_Task statement_:
In the records below, find the line that contains "1-9/16 pollici" and the line that contains "Kao i uvijek"; write out exactly those two lines and everything between them, without the pictures.

_Exercise material_:

--- START ---

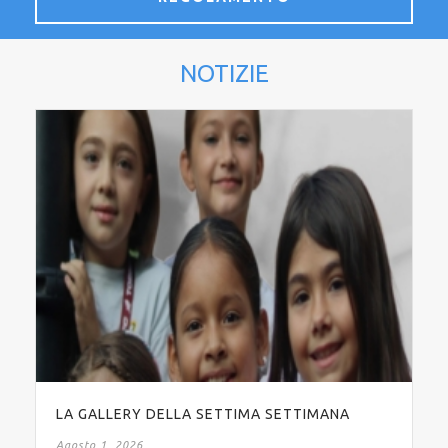
NOTIZIE
LA GALLERY DELLA SETTIMA SETTIMANA
Agosto 1, 2026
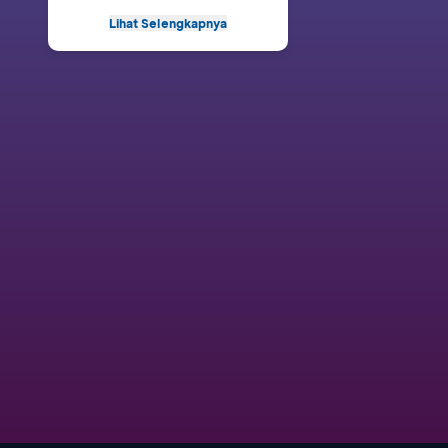
Lihat Selengkapnya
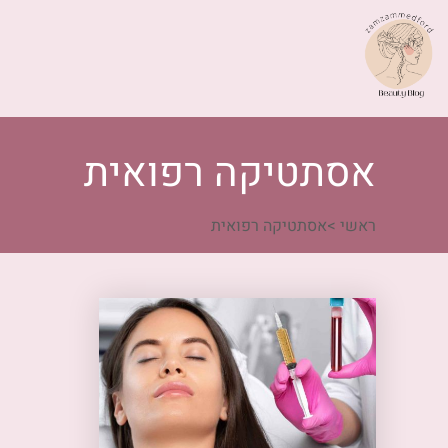
אסתטיקה רפואית
ראשי
>
אסתטיקה רפואית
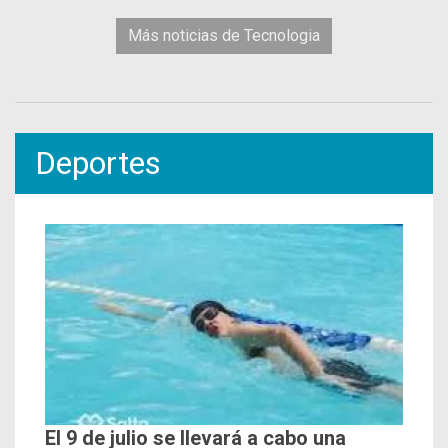
Más noticias de Tecnologia
Deportes
El 9 de julio se llevará a cabo una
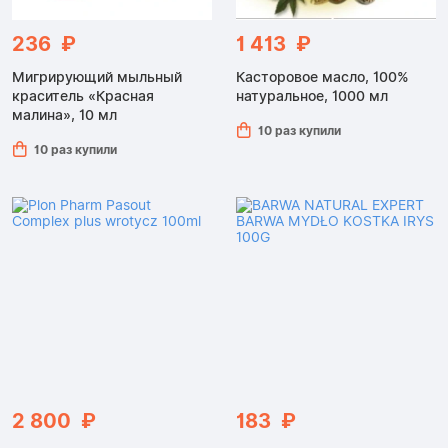
236 ₽
1 413 ₽
Мигрирующий мыльный
Касторовое масло, 100%
краситель «Красная
натуральное, 1000 мл
малина», 10 мл
10 раз купили
10 раз купили
2 800 ₽
183 ₽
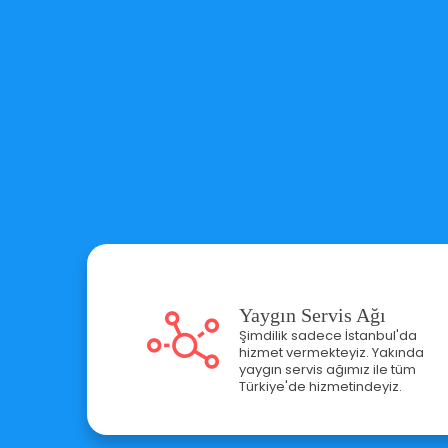
Yaygın Servis Ağı
Şimdilik sadece İstanbul'da
hizmet vermekteyiz. Yakında
yaygın servis ağımız ile tüm
Türkiye'de hizmetindeyiz.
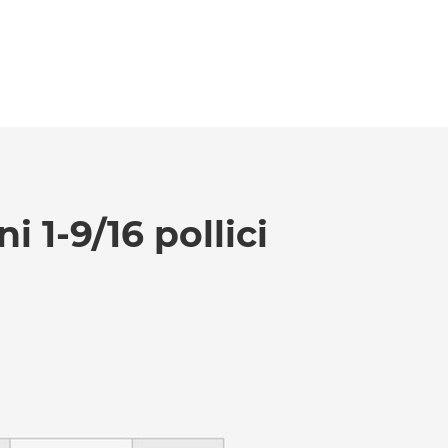
 1-9/16 pollici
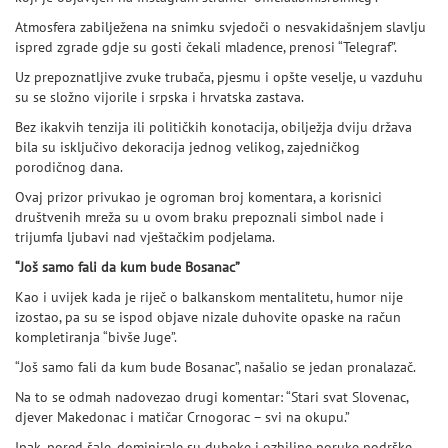
Atmosfera zabilježena na snimku svjedoči o nesvakidašnjem slavlju
ispred zgrade gdje su gosti čekali mladence, prenosi “Telegraf”.
Uz prepoznatljive zvuke trubača, pjesmu i opšte veselje, u vazduhu
su se složno vijorile i srpska i hrvatska zastava.
Bez ikakvih tenzija ili političkih konotacija, obilježja dviju država
bila su isključivo dekoracija jednog velikog, zajedničkog
porodičnog dana.
Ovaj prizor privukao je ogroman broj komentara, a korisnici
društvenih mreža su u ovom braku prepoznali simbol nade i
trijumfa ljubavi nad vještačkim podjelama.
“Još samo fali da kum bude Bosanac”
Kao i uvijek kada je riječ o balkanskom mentalitetu, humor nije
izostao, pa su se ispod objave nizale duhovite opaske na račun
kompletiranja “bivše Juge”.
“Još samo fali da kum bude Bosanac”, našalio se jedan pronalazač.
Na to se odmah nadovezao drugi komentar: “Stari svat Slovenac,
djever Makedonac i matičar Crnogorac – svi na okupu.”
Ipak, pored šale, dominirale su duboke i ozbiljne poruke podrške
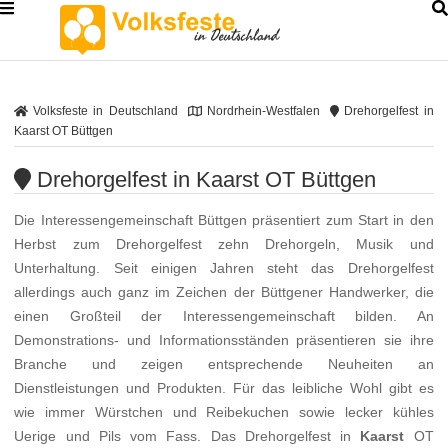
Volksfeste in Deutschland
Nordrhein-Westfalen
Drehorgelfest in
Kaarst OT Büttgen
Drehorgelfest in Kaarst OT Büttgen
Die Interessengemeinschaft Büttgen präsentiert zum Start in den
Herbst zum Drehorgelfest zehn Drehorgeln, Musik und
Unterhaltung. Seit einigen Jahren steht das Drehorgelfest
allerdings auch ganz im Zeichen der Büttgener Handwerker, die
einen Großteil der Interessengemeinschaft bilden. An
Demonstrations- und Informationsständen präsentieren sie ihre
Branche und zeigen entsprechende Neuheiten an
Dienstleistungen und Produkten. Für das leibliche Wohl gibt es
wie immer Würstchen und Reibekuchen sowie lecker kühles
Uerige und Pils vom Fass. Das Drehorgelfest in
Kaarst
OT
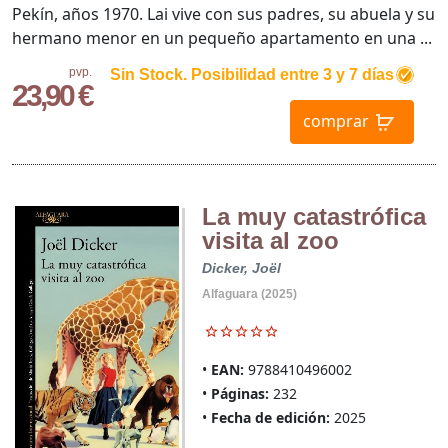
Pekín, años 1970. Lai vive con sus padres, su abuela y su
hermano menor en un pequeño apartamento en una ...
pvp.
Sin Stock. Posibilidad entre 3 y 7 días
23,90 €
comprar
La muy catastrófica
visita al zoo
Dicker, Joël
Alfaguara (2025)
EAN:
9788410496002
Páginas:
232
Fecha de edición:
2025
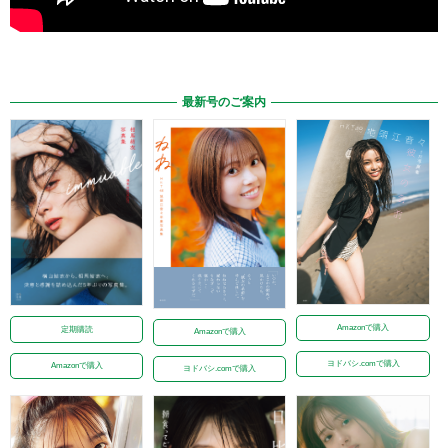
最新号のご案内
Amazonで購入
定期購読
Amazonで購入
ヨドバシ.comで購入
Amazonで購入
ヨドバシ.comで購入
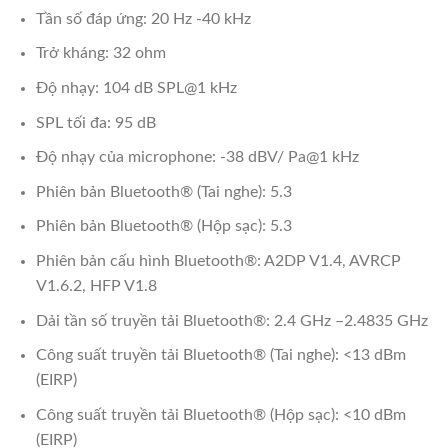
Tần số đáp ứng: 20 Hz -40 kHz
Trở kháng: 32 ohm
Độ nhạy: 104 dB SPL@1 kHz
SPL tối đa: 95 dB
Độ nhạy của microphone: -38 dBV/ Pa@1 kHz
Phiên bản Bluetooth® (Tai nghe): 5.3
Phiên bản Bluetooth® (Hộp sạc): 5.3
Phiên bản cấu hình Bluetooth®: A2DP V1.4, AVRCP
V1.6.2, HFP V1.8
Dải tần số truyền tải Bluetooth®: 2.4 GHz –2.4835 GHz
Công suất truyền tải Bluetooth® (Tai nghe): <13 dBm
(EIRP)
Công suất truyền tải Bluetooth® (Hộp sạc): <10 dBm
(EIRP)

--- END ---

_Task response_:
 1-9/16 pollici
Atmosfera zabilježena na snimku svjedoči o nesvakidašnjem slavlju
ispred zgrade gdje su gosti čekali mladence, prenosi “Telegraf”.
Uz prepoznatljive zvuke trubača, pjesmu i opšte veselje, u vazduhu
su se složno vijorile i srpska i hrvatska zastava.
Bez ikakvih tenzija ili političkih konotacija, obilježja dviju država
bila su isključivo dekoracija jednog velikog, zajedničkog
porodičnog dana.
Ovaj prizor privukao je ogroman broj komentara, a korisnici
društvenih mreža su u ovom braku prepoznali simbol nade i
trijumfa ljubavi nad vještačkim podjelama.
“Još samo fali da kum bude Bosanac”
Kao i uvijek kada je riječ o balkanskom mentalitetu, humor nije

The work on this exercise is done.